Es sei im Vergleich mit anderen Religionen außergewöhnlich, dass das Christentum dem Individuum besondere Hochachtung entgegenbringt, so Becks Urteil. "Jeder Einzelne muss seine Sonderberufung finden und ist wertgeschätzt in seiner Individualität." Mehr als andere Traditionen steuere das Christentum darauf hin, dass jeder einen anderen Lebensauftrag habe, indem er seine je eigenen Talente vermehrt und im Dienst an anderen entfaltet. "Jeder ist Tempel des Heiligen Geistes. Daher gibt es Petrus, den Fels, Paulus, der zu den Griechen ging, und Mutter Teresa, die den Armen in Kalkutta diente", so Beck.

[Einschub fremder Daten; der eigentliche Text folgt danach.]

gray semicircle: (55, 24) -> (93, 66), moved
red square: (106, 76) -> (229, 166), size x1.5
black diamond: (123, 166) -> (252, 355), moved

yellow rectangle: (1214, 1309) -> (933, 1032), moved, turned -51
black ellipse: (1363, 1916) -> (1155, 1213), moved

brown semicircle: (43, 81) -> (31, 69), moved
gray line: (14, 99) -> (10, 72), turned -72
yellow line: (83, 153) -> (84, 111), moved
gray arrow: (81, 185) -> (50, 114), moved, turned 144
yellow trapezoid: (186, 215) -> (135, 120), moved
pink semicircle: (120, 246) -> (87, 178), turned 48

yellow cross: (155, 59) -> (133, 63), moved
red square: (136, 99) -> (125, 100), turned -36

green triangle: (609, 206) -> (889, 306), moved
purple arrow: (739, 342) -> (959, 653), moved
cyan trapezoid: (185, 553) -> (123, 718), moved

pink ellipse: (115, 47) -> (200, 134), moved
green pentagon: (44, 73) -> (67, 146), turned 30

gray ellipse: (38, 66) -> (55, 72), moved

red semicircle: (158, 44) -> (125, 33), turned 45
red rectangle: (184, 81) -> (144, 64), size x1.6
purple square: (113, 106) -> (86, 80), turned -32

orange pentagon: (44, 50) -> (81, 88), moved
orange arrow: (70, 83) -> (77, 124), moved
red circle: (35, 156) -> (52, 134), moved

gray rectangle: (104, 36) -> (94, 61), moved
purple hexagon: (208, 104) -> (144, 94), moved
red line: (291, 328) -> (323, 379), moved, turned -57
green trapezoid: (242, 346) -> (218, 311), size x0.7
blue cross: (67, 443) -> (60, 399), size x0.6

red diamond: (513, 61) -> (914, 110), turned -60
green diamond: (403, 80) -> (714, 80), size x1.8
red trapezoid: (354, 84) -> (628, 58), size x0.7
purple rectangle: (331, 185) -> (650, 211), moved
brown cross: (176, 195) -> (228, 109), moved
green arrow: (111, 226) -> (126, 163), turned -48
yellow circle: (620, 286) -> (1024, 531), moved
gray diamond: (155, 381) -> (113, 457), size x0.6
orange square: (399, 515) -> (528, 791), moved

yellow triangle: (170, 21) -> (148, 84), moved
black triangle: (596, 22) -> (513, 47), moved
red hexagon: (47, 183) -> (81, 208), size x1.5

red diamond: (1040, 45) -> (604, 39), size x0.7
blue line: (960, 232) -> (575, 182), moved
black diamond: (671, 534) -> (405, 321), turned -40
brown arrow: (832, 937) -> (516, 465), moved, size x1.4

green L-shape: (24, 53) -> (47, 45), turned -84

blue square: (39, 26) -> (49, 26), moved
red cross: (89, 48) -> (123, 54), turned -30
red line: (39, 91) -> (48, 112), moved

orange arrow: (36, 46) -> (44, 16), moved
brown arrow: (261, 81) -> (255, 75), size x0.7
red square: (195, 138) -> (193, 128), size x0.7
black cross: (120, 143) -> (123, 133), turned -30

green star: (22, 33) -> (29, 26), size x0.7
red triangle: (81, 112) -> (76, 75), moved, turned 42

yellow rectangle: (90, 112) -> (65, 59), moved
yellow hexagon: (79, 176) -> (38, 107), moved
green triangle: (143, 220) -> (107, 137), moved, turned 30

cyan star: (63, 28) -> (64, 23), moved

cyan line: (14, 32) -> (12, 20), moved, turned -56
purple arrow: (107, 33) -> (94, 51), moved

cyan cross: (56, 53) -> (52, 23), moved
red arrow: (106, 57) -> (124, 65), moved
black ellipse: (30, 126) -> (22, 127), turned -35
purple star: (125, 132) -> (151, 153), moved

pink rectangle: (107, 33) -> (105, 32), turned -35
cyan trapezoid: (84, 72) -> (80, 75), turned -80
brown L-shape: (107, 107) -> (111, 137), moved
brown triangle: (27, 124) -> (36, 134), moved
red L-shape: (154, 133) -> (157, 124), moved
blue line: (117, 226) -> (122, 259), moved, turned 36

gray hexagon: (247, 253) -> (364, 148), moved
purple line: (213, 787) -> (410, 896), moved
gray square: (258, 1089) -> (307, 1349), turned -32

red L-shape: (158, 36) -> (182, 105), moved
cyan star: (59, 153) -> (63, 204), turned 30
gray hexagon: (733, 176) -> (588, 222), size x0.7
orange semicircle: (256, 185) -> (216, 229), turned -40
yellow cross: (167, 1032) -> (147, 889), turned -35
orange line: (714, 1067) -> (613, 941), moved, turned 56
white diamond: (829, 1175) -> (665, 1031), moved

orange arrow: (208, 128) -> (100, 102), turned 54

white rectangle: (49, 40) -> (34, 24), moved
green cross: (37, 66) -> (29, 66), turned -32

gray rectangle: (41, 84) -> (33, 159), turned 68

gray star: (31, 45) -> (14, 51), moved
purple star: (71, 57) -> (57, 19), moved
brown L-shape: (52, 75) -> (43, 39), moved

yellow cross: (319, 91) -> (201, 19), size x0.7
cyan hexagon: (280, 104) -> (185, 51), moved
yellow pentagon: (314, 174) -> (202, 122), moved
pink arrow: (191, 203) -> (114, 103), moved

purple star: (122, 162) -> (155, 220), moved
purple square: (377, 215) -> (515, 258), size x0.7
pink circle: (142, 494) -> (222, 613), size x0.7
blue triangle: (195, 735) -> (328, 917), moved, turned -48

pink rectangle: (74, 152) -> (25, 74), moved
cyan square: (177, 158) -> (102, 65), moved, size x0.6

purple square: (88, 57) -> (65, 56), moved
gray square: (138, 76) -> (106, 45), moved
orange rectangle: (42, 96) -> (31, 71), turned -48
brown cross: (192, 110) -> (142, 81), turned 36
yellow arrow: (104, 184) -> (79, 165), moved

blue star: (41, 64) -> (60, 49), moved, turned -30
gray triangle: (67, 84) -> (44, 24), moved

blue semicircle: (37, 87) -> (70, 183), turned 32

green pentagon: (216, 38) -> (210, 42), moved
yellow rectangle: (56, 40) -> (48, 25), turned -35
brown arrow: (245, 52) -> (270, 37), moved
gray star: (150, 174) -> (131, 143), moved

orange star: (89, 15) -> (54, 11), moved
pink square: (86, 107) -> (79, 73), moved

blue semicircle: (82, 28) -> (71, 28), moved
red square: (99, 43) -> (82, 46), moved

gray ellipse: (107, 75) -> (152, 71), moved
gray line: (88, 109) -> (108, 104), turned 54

Die Vaterunser-Bitte "Dein Wille geschehe" sei somit kein Hinweis auf Fremdbestimmung, sondern ein "Loslösen von Fremdbestimmung durch Eltern, Schule oder auch Kirche und das Finden meiner von Gott zugemessenen Berufung", so Beck. Jeder Christ sei dazu beauftragt, "in einem lebenslangen Prozess immer mehr hineinzuwachsen in das, was Gott von mir will." Das geschehe durch einen Lernprozess im Alltag, wofür der Theologe tägliche Momente von Stille, Gebet und Bibellektüre sowie den Empfang der Sakramente empfahl, zumal sich diese "mit den wesentlichen Fragen des Menschseins" beschäftigten.
Eine vom Christentum geprägte Gesellschaft versuche stets, bestmöglich zur Entfaltung des Einzelnen beizutragen, so der Buchautor. Europa habe auf diese Weise bereits "ein hohes Maß an guter Ethik und Spiritualität, die dem Menschen guttun", entwickelt. Die Entwicklung der Menschenrechte oder die Einführung der Kranken-, Pensions- und Arbeitslosenversicherung gehörten dazu, sowie Formen der sozialen Abfederung des Kapitalismus, wobei Beck die Soziale Marktwirtschaft als die wohl christlichste Variante bezeichnete.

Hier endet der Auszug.